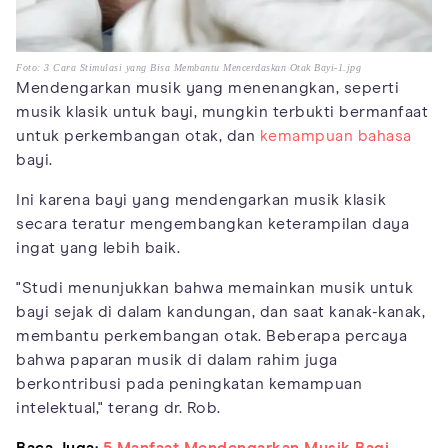
Foto: 3 Cara Stimulasi yang Bisa Membantu Mencerdaskan Otak Bayi-1.jpg
Mendengarkan musik yang menenangkan, seperti
musik klasik untuk bayi, mungkin terbukti bermanfaat
untuk perkembangan otak, dan
kemampuan bahasa
bayi.
Ini karena bayi yang mendengarkan musik klasik
secara teratur mengembangkan keterampilan daya
ingat yang lebih baik.
"Studi menunjukkan bahwa memainkan musik untuk
bayi sejak di dalam kandungan, dan saat kanak-kanak,
membantu perkembangan otak. Beberapa percaya
bahwa paparan musik di dalam rahim juga
berkontribusi pada peningkatan kemampuan
intelektual," terang dr. Rob.
Baca Juga:
5 Manfaat Mendengarkan Musik Bagi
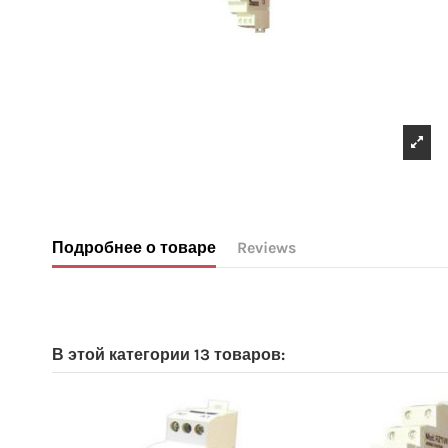
Подробнее о товаре
Reviews
No reviews
В этой категории 13 товаров:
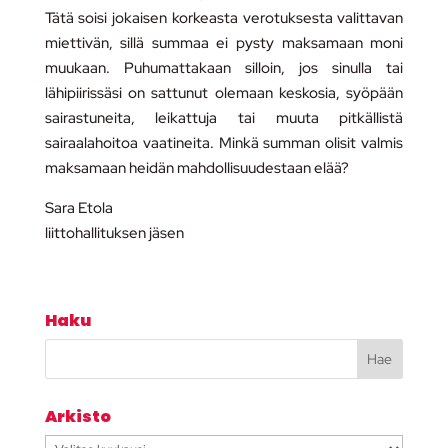
Tätä soisi jokaisen korkeasta verotuksesta valittavan
miettivän, sillä summaa ei pysty maksamaan moni
muukaan. Puhumattakaan silloin, jos sinulla tai
lähipiirissäsi on sattunut olemaan keskosia, syöpään
sairastuneita, leikattuja tai muuta pitkällistä
sairaalahoitoa vaatineita. Minkä summan olisit valmis
maksamaan heidän mahdollisuudestaan elää?
Sara Etola
liittohallituksen jäsen
Haku
Arkisto
Arkisto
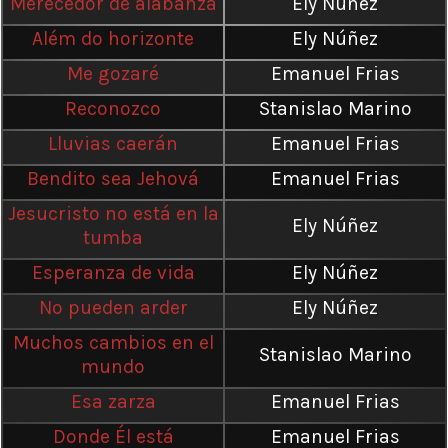
Merecedor de alabanza
Ely Núñez
Além do horizonte
Ely Núñez
Me gozaré
Emanuel Frias
Reconozco
Stanislao Marino
Lluvias caerán
Emanuel Frias
Bendito sea Jehová
Emanuel Frias
Jesucristo no está en la
Ely Núñez
tumba
Esperanza de vida
Ely Núñez
No pueden arder
Ely Núñez
Muchos cambios en el
Stanislao Marino
mundo
Esa zarza
Emanuel Frias
Donde Él está
Emanuel Frias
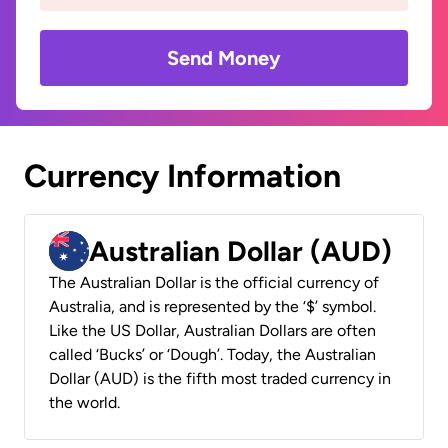
Send Money
Currency Information
Australian Dollar (AUD)
The Australian Dollar is the official currency of
Australia, and is represented by the ‘$’ symbol.
Like the US Dollar, Australian Dollars are often
called ‘Bucks’ or ‘Dough’. Today, the Australian
Dollar (AUD) is the fifth most traded currency in
the world.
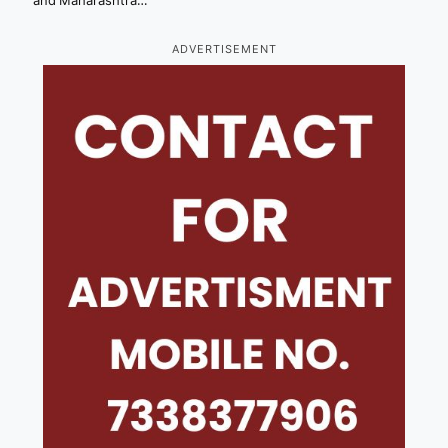
and Maharashtra…
ADVERTISEMENT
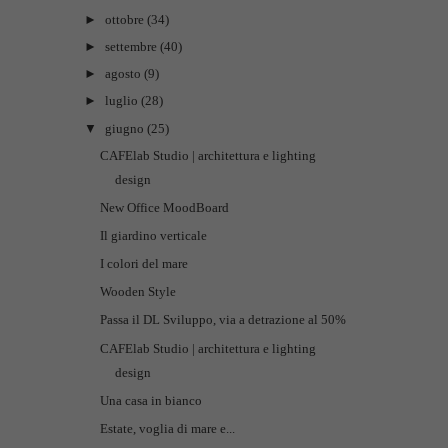
►
ottobre
(34)
►
settembre
(40)
►
agosto
(9)
►
luglio
(28)
▼
giugno
(25)
CAFElab Studio | architettura e lighting
design
New Office MoodBoard
Il giardino verticale
I colori del mare
Wooden Style
Passa il DL Sviluppo, via a detrazione al 50%
CAFElab Studio | architettura e lighting
design
Una casa in bianco
Estate, voglia di mare e...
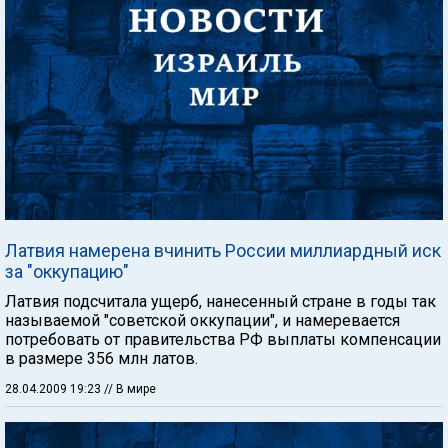
Латвия намерена вчинить России миллиардный иск
за "оккупацию"
Латвия подсчитала ущерб, нанесенный стране в годы так
называемой "советской оккупации", и намеревается
потребовать от правительства РФ выплаты компенсации
в размере 356 млн латов.
28.04.2009 19:23
// В мире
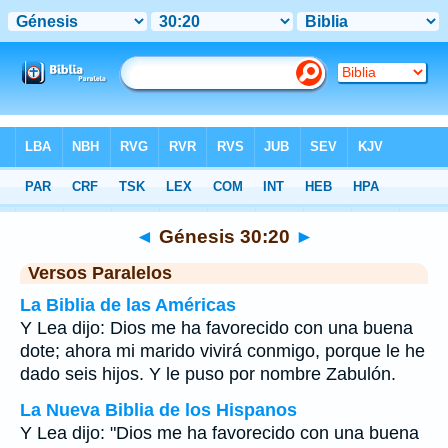
Biblia
>
Génesis
>
Capítulo 30
> Verso 20
◄
Génesis 30:20
►
Versos Paralelos
La Biblia de las Américas
Y Lea dijo: Dios me ha favorecido con una buena
dote; ahora mi marido vivirá conmigo, porque le he
dado seis hijos. Y le puso por nombre Zabulón.
La Nueva Biblia de los Hispanos
Y Lea dijo: "Dios me ha favorecido con una buena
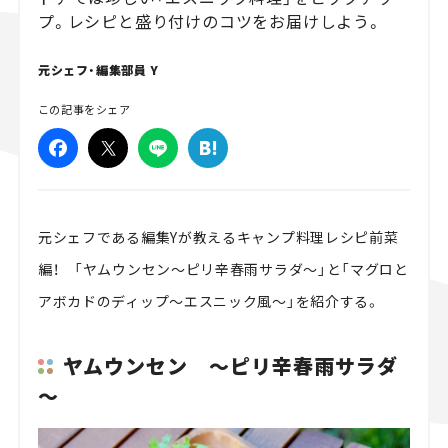
プ。レシピと盛り付けのコツをお届けしよう。
スズキ ジムニー｜Suzuki Jimny
スズキ｜Suzuki
マツダ｜Mazda
マツダ ロードスター｜Mazda Roadster
元シェフ・編集部員 Y
この記事をシェア
元シェフである編集Yが教えるキャンプ料理レシピ前菜
編！ 「ヤムウンセン～ピリ辛春雨サラダ～」と「マグロと
アボカドのディップ～エスニック風～」を紹介する。
ヤムウンセン ～ピリ辛春雨サラダ
～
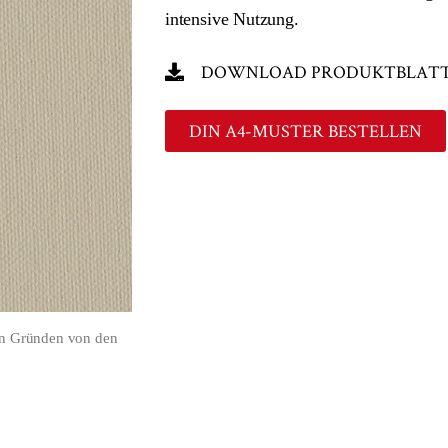
intensive Nutzung.
DOWNLOAD PRODUKTBLAT
DIN A4-MUSTER BESTELLEN
en Gründen von den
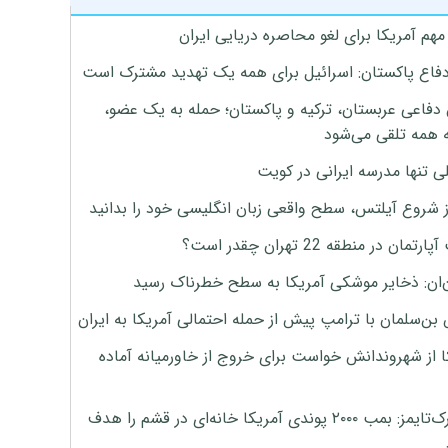
هم آمریکا برای لغو محاصره دریایی ایران
دفاع پاکستان: اسرائیل برای همه یک تهدید مشترک است
 دفاعی عربستان، ترکیه و پاکستان؛ حمله به یک عضو،
 همه تلقی می‌شود
ی تنها مدرسه ایرانی در کویت
ز شروع آیلتس، سطح واقعی زبان انگلیسی خود را بدانید
تمان در منطقه 22 تهران چقدر است؟
‌ان: ذخایر موشکی آمریکا به سطح خطرناک رسید
بن‌سلمان با ترامپ پیش از حمله احتمالی آمریکا به ایران
ا از شهروندانش خواست برای خروج از خاورمیانه آماده
نیویورک‌تایمز: بمب ۲۰۰۰ پوندی آمریکا خانه‌ای در قشم را هدف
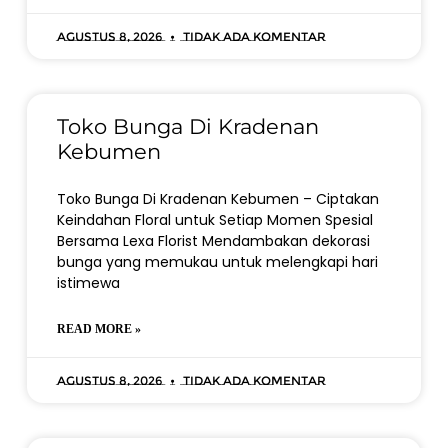
Agustus 8, 2026
Tidak ada komentar
Toko Bunga Di Kradenan
Kebumen
Toko Bunga Di Kradenan Kebumen – Ciptakan
Keindahan Floral untuk Setiap Momen Spesial
Bersama Lexa Florist Mendambakan dekorasi
bunga yang memukau untuk melengkapi hari
istimewa
READ MORE »
Agustus 8, 2026
Tidak ada komentar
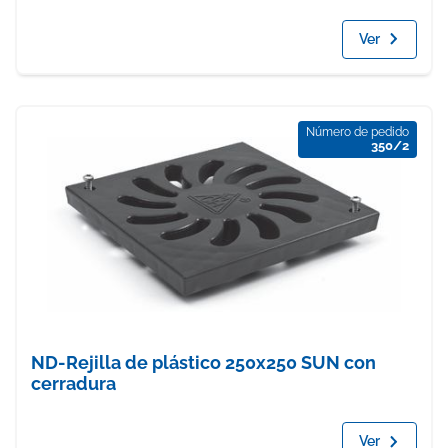
Ver
Número de pedido
350/2
ND-Rejilla de plástico 250x250 SUN con
cerradura
Ver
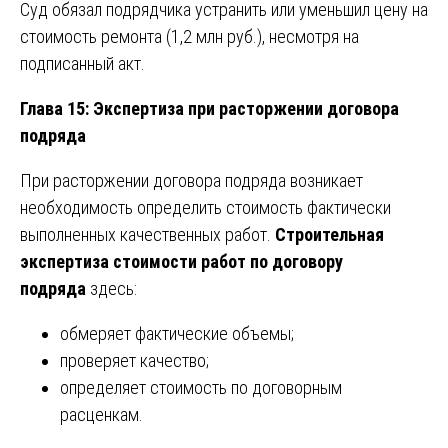
Суд обязал подрядчика устранить или уменьшил цену на
стоимость ремонта (1,2 млн руб.), несмотря на
подписанный акт.
Глава 15: Экспертиза при расторжении договора
подряда
При расторжении договора подряда возникает
необходимость определить стоимость фактически
выполненных качественных работ.
Строительная
экспертиза стоимости работ по договору
подряда
здесь:
обмеряет фактические объемы;
проверяет качество;
определяет стоимость по договорным
расценкам.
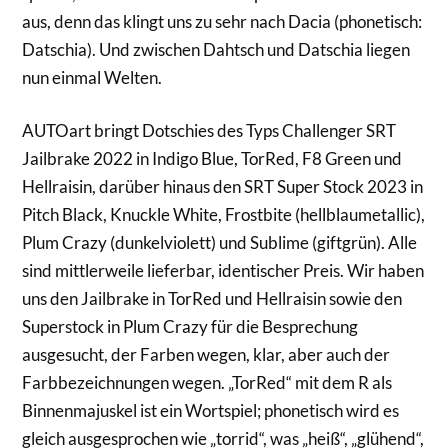
aus, denn das klingt uns zu sehr nach Dacia (phonetisch:
Datschia). Und zwischen Dahtsch und Datschia liegen
nun einmal Welten.
AUTOart bringt Dotschies des Typs Challenger SRT
Jailbrake 2022 in Indigo Blue, TorRed, F8 Green und
Hellraisin, darüber hinaus den SRT Super Stock 2023 in
Pitch Black, Knuckle White, Frostbite (hellblaumetallic),
Plum Crazy (dunkelviolett) und Sublime (giftgrün). Alle
sind mittlerweile lieferbar, identischer Preis. Wir haben
uns den Jailbrake in TorRed und Hellraisin sowie den
Superstock in Plum Crazy für die Besprechung
ausgesucht, der Farben wegen, klar, aber auch der
Farbbezeichnungen wegen. „TorRed“ mit dem R als
Binnenmajuskel ist ein Wortspiel; phonetisch wird es
gleich ausgesprochen wie „torrid“, was „heiß“, „glühend“,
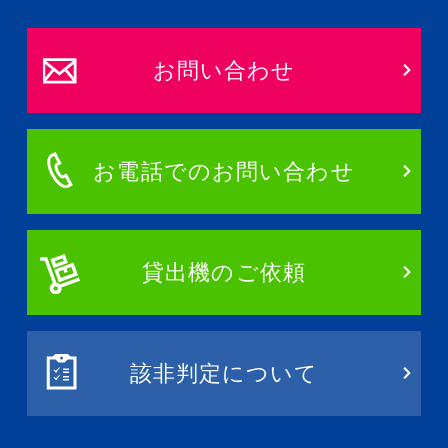
お問い合わせ
お電話でのお問い合わせ
貸出機のご依頼
該非判定について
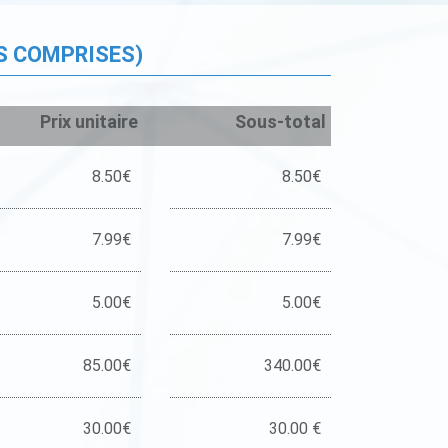
S COMPRISES)
Prix unitaire
Sous-total
8.50€
8.50€
7.99€
7.99€
5.00€
5.00€
85.00€
340.00€
30.00€
30.00 €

What needs to be done:
Your job is to copy each entry exactly as written; the pictures do not go in.

Response below:
Foto: 3 Cara Stimulasi yang Bisa Membantu Mencerdaskan Otak Bayi-1.jpg
Mendengarkan musik yang menenangkan, seperti
musik klasik untuk bayi, mungkin terbukti bermanfaat
untuk perkembangan otak, dan
kemampuan bahasa
bayi.
Ini karena bayi yang mendengarkan musik klasik
secara teratur mengembangkan keterampilan daya
ingat yang lebih baik.
"Studi menunjukkan bahwa memainkan musik untuk
bayi sejak di dalam kandungan, dan saat kanak-kanak,
membantu perkembangan otak. Beberapa percaya
bahwa paparan musik di dalam rahim juga
berkontribusi pada peningkatan kemampuan
intelektual," terang dr. Rob.
Baca Juga:
5 Manfaat Mendengarkan Musik Bagi
Подробнее о товаре
Reviews
No reviews
В этой категории 13 товаров:
Tätä soisi jokaisen korkeasta verotuksesta valittavan
miettivän, sillä summaa ei pysty maksamaan moni
muukaan. Puhumattakaan silloin, jos sinulla tai
lähipiirissäsi on sattunut olemaan keskosia, syöpään
sairastuneita, leikattuja tai muuta pitkällistä
sairaalahoitoa vaatineita. Minkä summan olisit valmis
maksamaan heidän mahdollisuudestaan elää?
Sara Etola
liittohallituksen jäsen
Haku
Arkisto
Arkisto
Merecedor de alabanza
Ely Núñez
Além do horizonte
Ely Núñez
Me gozaré
Emanuel Frias
Reconozco
Stanislao Marino
Lluvias caerán
Emanuel Frias
Bendito sea Jehová
Emanuel Frias
Jesucristo no está en la
Ely Núñez
tumba
Esperanza de vida
Ely Núñez
No pueden arder
Ely Núñez
Muchos cambios en el
Stanislao Marino
mundo
Esa zarza
Emanuel Frias
Donde Él está
Emanuel Frias
Send Money
Currency Information
Australian Dollar (AUD)
The Australian Dollar is the official currency of
Australia, and is represented by the ‘$’ symbol.
Like the US Dollar, Australian Dollars are often
called ‘Bucks’ or ‘Dough’. Today, the Australian
Dollar (AUD) is the fifth most traded currency in
the world.
and Maharashtra…
ADVERTISEMENT
►
ottobre
(34)
►
settembre
(40)
►
agosto
(9)
►
luglio
(28)
▼
giugno
(25)
CAFElab Studio | architettura e lighting
design
New Office MoodBoard
Il giardino verticale
I colori del mare
Wooden Style
Passa il DL Sviluppo, via a detrazione al 50%
CAFElab Studio | architettura e lighting
design
Una casa in bianco
Estate, voglia di mare e...
Латвия намерена вчинить России миллиардный иск
за "оккупацию"
Латвия подсчитала ущерб, нанесенный стране в годы так
называемой "советской оккупации", и намеревается
потребовать от правительства РФ выплаты компенсации
в размере 356 млн латов.
28.04.2009 19:23
// В мире
Biblia
>
Génesis
>
Capítulo 30
> Verso 20
◄
Génesis 30:20
►
Versos Paralelos
La Biblia de las Américas
Y Lea dijo: Dios me ha favorecido con una buena
dote; ahora mi marido vivirá conmigo, porque le he
dado seis hijos. Y le puso por nombre Zabulón.
La Nueva Biblia de los Hispanos
Y Lea dijo: "Dios me ha favorecido con una buena
プ。レシピと盛り付けのコツをお届けしよう。
スズキ ジムニー｜Suzuki Jimny
スズキ｜Suzuki
マツダ｜Mazda
マツダ ロードスター｜Mazda Roadster
元シェフ・編集部員 Y
この記事をシェア
元シェフである編集Yが教えるキャンプ料理レシピ前菜
編！ 「ヤムウンセン～ピリ辛春雨サラダ～」と「マグロと
アボカドのディップ～エスニック風～」を紹介する。
ヤムウンセン ～ピリ辛春雨サラダ
～
intensive Nutzung.
DOWNLOAD PRODUKTBLAT
DIN A4-MUSTER BESTELLEN
en Gründen von den
هم آمریکا برای لغو محاصره دریایی ایران
دفاع پاکستان: اسرائیل برای همه یک تهدید مشترک است
 دفاعی عربستان، ترکیه و پاکستان؛ حمله به یک عضو،
 همه تلقی می‌شود
ی تنها مدرسه ایرانی در کویت
ز شروع آیلتس، سطح واقعی زبان انگلیسی خود را بدانید
تمان در منطقه 22 تهران چقدر است؟
‌ان: ذخایر موشکی آمریکا به سطح خطرناک رسید
بن‌سلمان با ترامپ پیش از حمله احتمالی آمریکا به ایران
ا از شهروندانش خواست برای خروج از خاورمیانه آماده
نیویورک‌تایمز: بمب ۲۰۰۰ پوندی آمریکا خانه‌ای در قشم را هدف
Agustus 8, 2026
Tidak ada komentar
Toko Bunga Di Kradenan
Kebumen
Toko Bunga Di Kradenan Kebumen – Ciptakan
Keindahan Floral untuk Setiap Momen Spesial
Bersama Lexa Florist Mendambakan dekorasi
bunga yang memukau untuk melengkapi hari
istimewa
READ MORE »
Agustus 8, 2026
Tidak ada komentar
Ver
Número de pedido
350/2
ND-Rejilla de plástico 250x250 SUN con
cerradura
Ver
Суд обязал подрядчика устранить или уменьшил цену на
стоимость ремонта (1,2 млн руб.), несмотря на
подписанный акт.
Глава 15: Экспертиза при расторжении договора
подряда
При расторжении договора подряда возникает
необходимость определить стоимость фактически
выполненных качественных работ.
Строительная
экспертиза стоимости работ по договору
подряда
здесь:
обмеряет фактические объемы;
проверяет качество;
определяет стоимость по договорным
расценкам.
aus, denn das klingt uns zu sehr nach Dacia (phonetisch:
Datschia). Und zwischen Dahtsch und Datschia liegen
nun einmal Welten.
AUTOart bringt Dotschies des Typs Challenger SRT
Jailbrake 2022 in Indigo Blue, TorRed, F8 Green und
Hellraisin, darüber hinaus den SRT Super Stock 2023 in
Pitch Black, Knuckle White, Frostbite (hellblaumetallic),
Plum Crazy (dunkelviolett) und Sublime (giftgrün). Alle
sind mittlerweile lieferbar, identischer Preis. Wir haben
uns den Jailbrake in TorRed und Hellraisin sowie den
Superstock in Plum Crazy für die Besprechung
ausgesucht, der Farben wegen, klar, aber auch der
Farbbezeichnungen wegen. „TorRed“ mit dem R als
Binnenmajuskel ist ein Wortspiel; phonetisch wird es
gleich ausgesprochen wie „torrid“, was „heiß“, „glühend“,
お問い合わせ
お電話でのお問い合わせ
貸出機のご依頼
該非判定について
S COMPRISES)
Prix unitaire
Sous-total
8.50€
8.50€
7.99€
7.99€
5.00€
5.00€
85.00€
340.00€
30.00€
30.00 €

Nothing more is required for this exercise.